Based on our results we have hypothesized that we can talk about severe globozoospermia in the case of our patient and not with partial globozoospermia because we have more than 80% of sperm (89%) with globozoospermia associated with total teratozoospermia (100%) and the Eosin-Nigrosine vitality test has provided us with additional and reliable (easily verifiable) knowledge that we are dealing with another form of globozoospermia which we call “severe globozoospermia” when we have a high percentage of globozoospermia followed by 100% teratozoospermia. In cases with total globozoospermia as well as cases with severe globozoospermia as our case when we also have 99% asthenozoospermia, the sperm vitality test Eosin-Nigrosine gives us enough data that we can have live spermatozoa to use for the ICSI procedure after we have worked the HOS test.

The question is being raised, about in vitro conditions (IVF/ICSI). Now our hypothesis is “proud”. We agree with many authors that the only solution for cases with globozoospermia whether type I (total) or type II (partial) is the medically assisted fertilization procedure, the ICSI method.

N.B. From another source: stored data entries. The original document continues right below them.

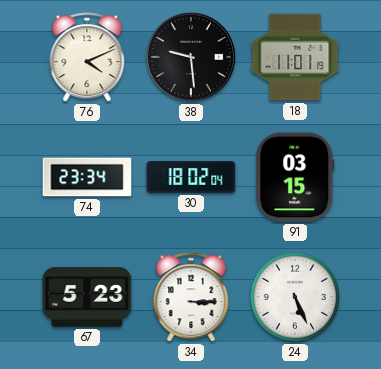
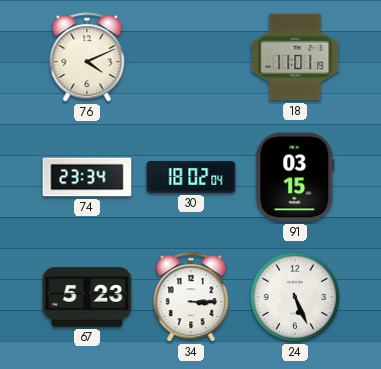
38: 9:29 -> none
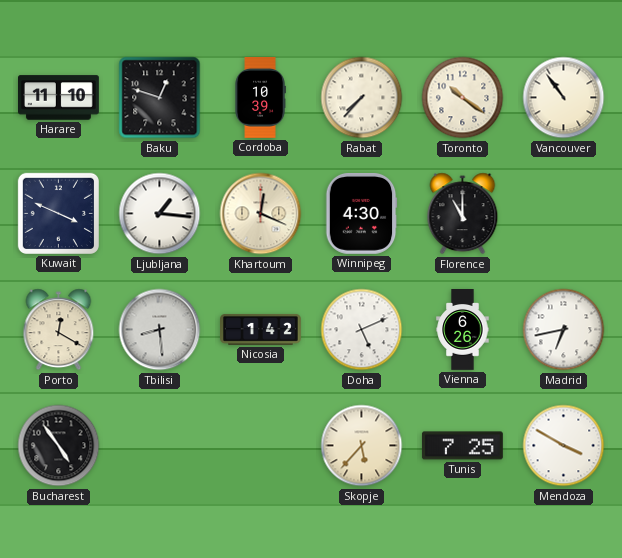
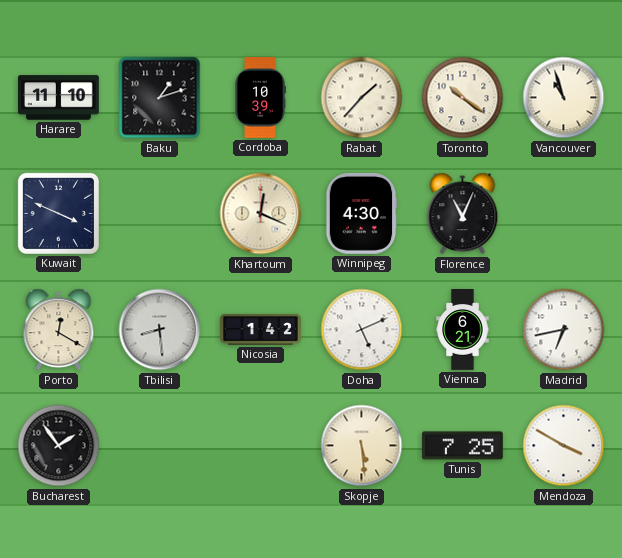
Baku: 12:48 -> 1:12
Rabat: 7:37 -> 1:37
Vancouver: 10:54 -> 10:57
Ljubljana: 1:16 -> none
Florence: 11:00 -> 11:04
Vienna: 6:26 -> 6:21
Bucharest: 4:54 -> 1:54
Skopje: 5:37 -> 5:29
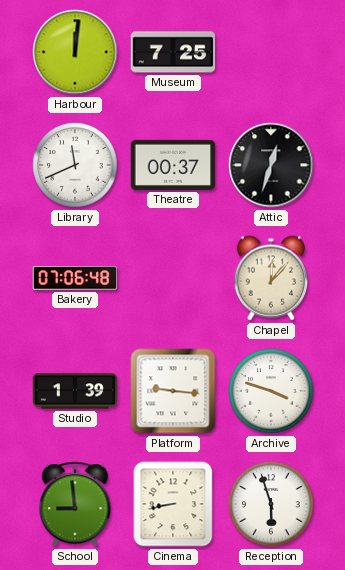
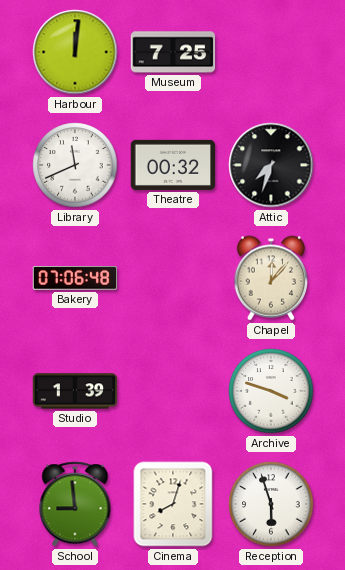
Theatre: 00:37 -> 00:32
Attic: 12:33 -> 7:33
Platform: 9:16 -> none
Cinema: 8:43 -> 8:03
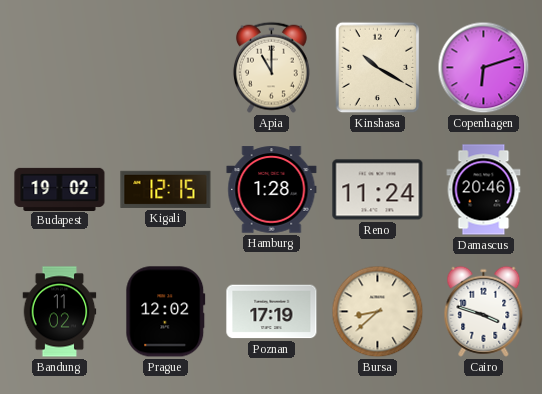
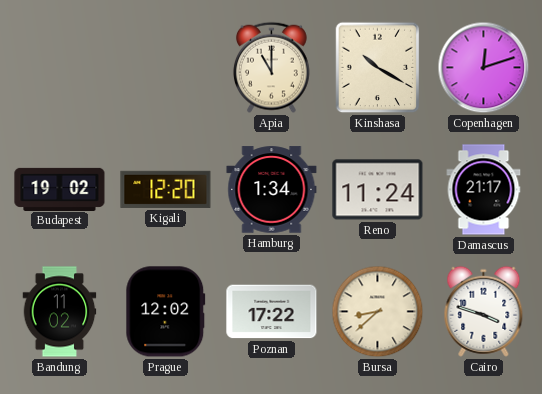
Copenhagen: 6:12 -> 12:12
Kigali: 12:15 -> 12:20
Hamburg: 1:28 -> 1:34
Damascus: 20:46 -> 21:17
Poznan: 17:19 -> 17:22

For the ICSI method, the sperm with the best morphology is selected, the greatest mobility if there is movement and when it does not move (mobility 1%, movement in place) or 100% immobile and globospermic in percentage 89% as our case as we know that a globospermic sperm is also immobile, so which sperm will we use for ICSI. We have worked on the Eosin-Nigrosine test (Figures 3-6) to conclude that; our results have shown that globospermic and immobile sperm can be dead (heads are stained red) and alive (sperm heads are not stained). Such a finding could greatly contribute to IVF procedures to select live sperm to fertilize the oocyte with ICSI procedures. It is known that sperm cannot be used for fertilization with the ICSI method after the Eosin-Nigrosine test but it helps us a lot to trust the next Hypo-Osmotic Swelling (HOS) test-the test results from all the numerous articles have shown that the results of the HOS test and Eosin-Nigrosine are in fairly large consistency. It is known that sperm is immobile but with a positive HOS-test and can be used for oocyte fertilization with the ICSI method. We did not use Hypo-Osmotic Swelling (HOS) test or DNA fragmentation of sperm (for objective reasons), but we believe and expect that the author of other studies will confirm our hypothesis and come to a valid conclusion in cases with severe globozoospermia (80%-99%) type III must be checked Eosin-Nigrosine by a test in which percentage are globozoospermic sperm are necrozoospermic, to then do a HOS test on the day we need sperm for the ICSI procedure.

Conclusion

The case presented is the first to be published as a pathology of infertility in the Republic of Kosovo. Teratozosperm in the form of Globospermis was 89%, and we called it Globospermia severe or Globospermia type III, based on the results of 100% atypical morphology (89% globospermia+11% other atypical forms) and Necrosospermis 69% as well as asthenozoospermia 99%.

Declarations

Conflicts of Interest

The authors declared no potential conflicts of interest concerning the research, authorship, and/or publication of this article.

Declarations

Conflicts of Interest

The authors declared no potential conflicts of interest concerning the research, authorship, and/or publication of this article.